The original algorithm is from Hierarchical Clustering With Prototypes via Minimax Linkage by Jacob Bien and Robert Tibshirani.

Pyprotoclust takes a distance matrix as input. It returns a linkage matrix encoding the hierachical clustering as well as an additional list labelling the prototypes associated with each clustering. This allows a user to integrate with the existing tools in the SciPy hierarchical clustering module.

Installation:

pip install pyprotoclust

Usage:

from pyprotoclust import protoclust
import numpy as np
import scipy as sp
import scipy.cluster.hierarchy
import scipy.spatial.distance

# Generate two-dimensional toy data
n = 60
np.random.seed(4)
params = [{'mean': [-7, 0], 'cov': [[1, 1], [1, 5]]},
          {'mean': [1, -1], 'cov': [[5, 0], [0, 1]]},
          {'mean': [3, 7], 'cov': [[1, 0], [0, 1]]}]
data = np.vstack([np.random.multivariate_normal(p['mean'], p['cov'], n) for p in params])
X = sp.spatial.distance.squareform(sp.spatial.distance.pdist(data))

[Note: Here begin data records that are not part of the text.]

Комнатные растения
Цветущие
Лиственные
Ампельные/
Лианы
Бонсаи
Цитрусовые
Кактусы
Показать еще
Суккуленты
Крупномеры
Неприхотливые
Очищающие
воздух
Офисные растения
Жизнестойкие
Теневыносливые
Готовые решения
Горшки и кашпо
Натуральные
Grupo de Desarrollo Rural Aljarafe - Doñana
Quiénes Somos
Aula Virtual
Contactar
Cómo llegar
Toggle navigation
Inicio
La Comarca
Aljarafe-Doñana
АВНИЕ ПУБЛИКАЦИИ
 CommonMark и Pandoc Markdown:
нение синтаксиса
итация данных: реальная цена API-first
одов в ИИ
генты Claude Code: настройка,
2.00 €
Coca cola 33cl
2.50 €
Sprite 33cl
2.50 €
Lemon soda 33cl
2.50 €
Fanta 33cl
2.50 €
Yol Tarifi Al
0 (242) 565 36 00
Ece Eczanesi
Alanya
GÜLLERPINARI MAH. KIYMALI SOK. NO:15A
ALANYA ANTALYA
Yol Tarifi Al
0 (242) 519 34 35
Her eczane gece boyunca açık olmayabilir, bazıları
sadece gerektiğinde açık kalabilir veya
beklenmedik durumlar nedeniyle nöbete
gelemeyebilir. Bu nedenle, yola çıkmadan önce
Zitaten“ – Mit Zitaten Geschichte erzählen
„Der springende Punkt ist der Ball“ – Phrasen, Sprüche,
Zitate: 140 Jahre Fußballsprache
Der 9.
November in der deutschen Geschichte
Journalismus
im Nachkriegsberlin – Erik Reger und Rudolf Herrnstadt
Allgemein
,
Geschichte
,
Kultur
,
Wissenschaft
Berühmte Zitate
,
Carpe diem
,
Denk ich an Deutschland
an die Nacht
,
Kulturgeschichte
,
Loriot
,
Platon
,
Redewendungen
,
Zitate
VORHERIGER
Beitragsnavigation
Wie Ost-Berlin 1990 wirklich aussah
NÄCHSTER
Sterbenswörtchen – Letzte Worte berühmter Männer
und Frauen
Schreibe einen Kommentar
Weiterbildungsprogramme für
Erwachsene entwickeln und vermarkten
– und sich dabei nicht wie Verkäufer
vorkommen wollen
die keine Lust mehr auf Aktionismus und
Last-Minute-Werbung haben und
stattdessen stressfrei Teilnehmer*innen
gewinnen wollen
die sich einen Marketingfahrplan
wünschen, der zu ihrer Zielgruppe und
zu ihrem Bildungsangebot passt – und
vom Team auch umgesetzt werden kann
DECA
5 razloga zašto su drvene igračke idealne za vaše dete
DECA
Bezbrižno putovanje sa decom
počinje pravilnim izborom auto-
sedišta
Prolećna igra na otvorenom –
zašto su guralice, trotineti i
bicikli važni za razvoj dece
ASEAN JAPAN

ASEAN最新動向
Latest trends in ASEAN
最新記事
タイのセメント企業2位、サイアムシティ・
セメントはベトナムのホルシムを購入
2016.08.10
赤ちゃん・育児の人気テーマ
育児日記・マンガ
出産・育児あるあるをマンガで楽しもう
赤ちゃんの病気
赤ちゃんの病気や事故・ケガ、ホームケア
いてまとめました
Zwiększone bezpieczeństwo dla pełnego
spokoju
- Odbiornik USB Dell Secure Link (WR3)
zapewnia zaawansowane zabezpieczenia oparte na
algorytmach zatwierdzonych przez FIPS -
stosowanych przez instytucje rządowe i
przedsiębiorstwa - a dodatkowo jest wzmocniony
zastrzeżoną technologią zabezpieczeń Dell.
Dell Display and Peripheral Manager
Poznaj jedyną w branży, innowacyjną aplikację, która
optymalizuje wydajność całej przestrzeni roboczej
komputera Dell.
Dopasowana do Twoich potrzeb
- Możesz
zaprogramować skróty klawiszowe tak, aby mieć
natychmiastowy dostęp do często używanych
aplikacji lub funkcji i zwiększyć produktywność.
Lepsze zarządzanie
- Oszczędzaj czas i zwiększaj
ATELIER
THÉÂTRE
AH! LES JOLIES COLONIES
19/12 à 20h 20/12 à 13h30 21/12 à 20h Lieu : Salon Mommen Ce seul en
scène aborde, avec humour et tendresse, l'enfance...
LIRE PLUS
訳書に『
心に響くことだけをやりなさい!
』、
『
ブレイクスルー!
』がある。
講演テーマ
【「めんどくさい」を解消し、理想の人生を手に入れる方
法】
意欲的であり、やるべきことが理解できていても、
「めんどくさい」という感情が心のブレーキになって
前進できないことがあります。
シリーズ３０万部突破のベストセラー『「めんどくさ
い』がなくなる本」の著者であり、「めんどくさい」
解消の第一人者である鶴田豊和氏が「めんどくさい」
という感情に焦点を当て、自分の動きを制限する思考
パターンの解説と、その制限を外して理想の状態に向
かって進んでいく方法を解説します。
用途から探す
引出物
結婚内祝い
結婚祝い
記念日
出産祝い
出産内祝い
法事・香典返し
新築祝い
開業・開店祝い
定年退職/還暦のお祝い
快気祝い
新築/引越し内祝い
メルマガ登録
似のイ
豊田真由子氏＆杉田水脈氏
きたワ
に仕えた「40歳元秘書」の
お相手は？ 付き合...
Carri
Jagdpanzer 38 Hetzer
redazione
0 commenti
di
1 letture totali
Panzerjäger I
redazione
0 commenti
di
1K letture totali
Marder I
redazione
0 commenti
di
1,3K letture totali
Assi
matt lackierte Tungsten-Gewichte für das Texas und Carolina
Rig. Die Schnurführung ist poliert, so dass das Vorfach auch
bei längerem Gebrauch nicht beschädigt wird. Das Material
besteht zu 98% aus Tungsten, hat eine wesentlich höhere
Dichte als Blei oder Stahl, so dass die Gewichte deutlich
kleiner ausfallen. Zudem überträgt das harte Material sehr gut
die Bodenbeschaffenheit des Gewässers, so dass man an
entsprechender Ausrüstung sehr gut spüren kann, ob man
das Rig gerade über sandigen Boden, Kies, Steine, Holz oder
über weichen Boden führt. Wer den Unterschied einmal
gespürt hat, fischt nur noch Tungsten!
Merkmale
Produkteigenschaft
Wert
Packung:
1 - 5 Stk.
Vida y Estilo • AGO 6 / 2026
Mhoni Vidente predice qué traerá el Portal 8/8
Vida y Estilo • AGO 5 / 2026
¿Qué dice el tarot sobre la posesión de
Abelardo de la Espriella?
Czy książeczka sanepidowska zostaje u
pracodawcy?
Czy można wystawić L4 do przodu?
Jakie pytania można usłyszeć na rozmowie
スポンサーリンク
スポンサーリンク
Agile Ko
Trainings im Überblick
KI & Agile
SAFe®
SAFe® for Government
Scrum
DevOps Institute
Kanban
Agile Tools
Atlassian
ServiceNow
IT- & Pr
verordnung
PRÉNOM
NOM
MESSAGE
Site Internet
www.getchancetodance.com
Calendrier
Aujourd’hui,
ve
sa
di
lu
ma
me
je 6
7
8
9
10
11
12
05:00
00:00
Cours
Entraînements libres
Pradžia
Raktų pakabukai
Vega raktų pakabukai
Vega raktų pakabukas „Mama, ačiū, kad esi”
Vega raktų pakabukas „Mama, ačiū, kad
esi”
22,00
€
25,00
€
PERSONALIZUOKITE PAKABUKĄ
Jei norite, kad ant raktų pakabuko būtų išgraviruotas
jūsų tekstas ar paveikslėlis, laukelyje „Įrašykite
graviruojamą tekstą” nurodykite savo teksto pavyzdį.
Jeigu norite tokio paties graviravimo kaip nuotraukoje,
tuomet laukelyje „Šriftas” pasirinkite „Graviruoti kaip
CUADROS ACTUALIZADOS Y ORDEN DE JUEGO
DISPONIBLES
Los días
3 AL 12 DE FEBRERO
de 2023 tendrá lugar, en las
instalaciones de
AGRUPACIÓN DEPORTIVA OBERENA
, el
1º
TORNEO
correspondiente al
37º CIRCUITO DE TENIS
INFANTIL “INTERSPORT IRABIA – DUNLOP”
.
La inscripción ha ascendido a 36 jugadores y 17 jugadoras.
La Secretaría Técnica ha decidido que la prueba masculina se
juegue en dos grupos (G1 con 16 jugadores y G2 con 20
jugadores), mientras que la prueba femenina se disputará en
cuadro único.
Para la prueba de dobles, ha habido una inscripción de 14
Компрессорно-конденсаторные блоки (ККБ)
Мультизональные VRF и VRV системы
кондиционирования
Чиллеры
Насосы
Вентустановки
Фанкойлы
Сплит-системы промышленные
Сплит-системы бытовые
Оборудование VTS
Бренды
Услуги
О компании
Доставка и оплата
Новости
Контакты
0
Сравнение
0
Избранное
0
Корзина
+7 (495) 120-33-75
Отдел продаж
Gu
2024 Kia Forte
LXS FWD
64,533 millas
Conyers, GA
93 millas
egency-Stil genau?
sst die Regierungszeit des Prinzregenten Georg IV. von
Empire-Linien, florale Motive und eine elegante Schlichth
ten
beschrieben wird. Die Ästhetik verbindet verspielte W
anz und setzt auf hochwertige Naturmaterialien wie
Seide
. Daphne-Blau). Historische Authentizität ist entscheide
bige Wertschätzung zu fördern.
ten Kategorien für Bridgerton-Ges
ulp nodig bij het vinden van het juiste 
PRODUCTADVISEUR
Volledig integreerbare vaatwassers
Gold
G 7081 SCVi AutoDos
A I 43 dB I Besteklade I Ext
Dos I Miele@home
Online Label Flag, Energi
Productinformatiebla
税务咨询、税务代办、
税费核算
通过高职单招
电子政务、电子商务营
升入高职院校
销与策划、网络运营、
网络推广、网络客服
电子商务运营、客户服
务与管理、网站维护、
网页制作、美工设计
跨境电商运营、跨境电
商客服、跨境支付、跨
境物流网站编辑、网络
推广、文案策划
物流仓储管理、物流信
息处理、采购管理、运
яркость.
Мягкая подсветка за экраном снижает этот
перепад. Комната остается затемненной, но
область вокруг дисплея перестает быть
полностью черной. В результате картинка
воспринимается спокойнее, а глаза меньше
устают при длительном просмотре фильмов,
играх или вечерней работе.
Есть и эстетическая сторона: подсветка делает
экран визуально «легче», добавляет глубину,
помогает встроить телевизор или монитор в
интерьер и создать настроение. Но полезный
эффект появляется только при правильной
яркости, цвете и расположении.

# Produce a hierarchical clustering using minimax linkage
Z, prototypes = protoclust(X)

# Generate clusters at a set cut_height using scipy's hierarchy module
cut_height = 7
T = sp.cluster.hierarchy.fcluster(Z, cut_height, criterion='distance')
L,M = sp.cluster.hierarchy.leaders(Z, T)

# Get the prototypes associated with the generated clusters
P = data[[prototypes[l] for l in L]]

The previous example produces a linkage matrix Z and prototypes P that can be used to produce dendrograms and other plots of the data.

A dendrogram of the hierarchical clustering example with a dashed line at the example cut height.

A dendrogram of the hierarchical clustering example with a dashed line at the example cut height.

A scatter plot of the example with circles centered at prototypes drawn with radii equal to the top-level linkage heights of each cluster.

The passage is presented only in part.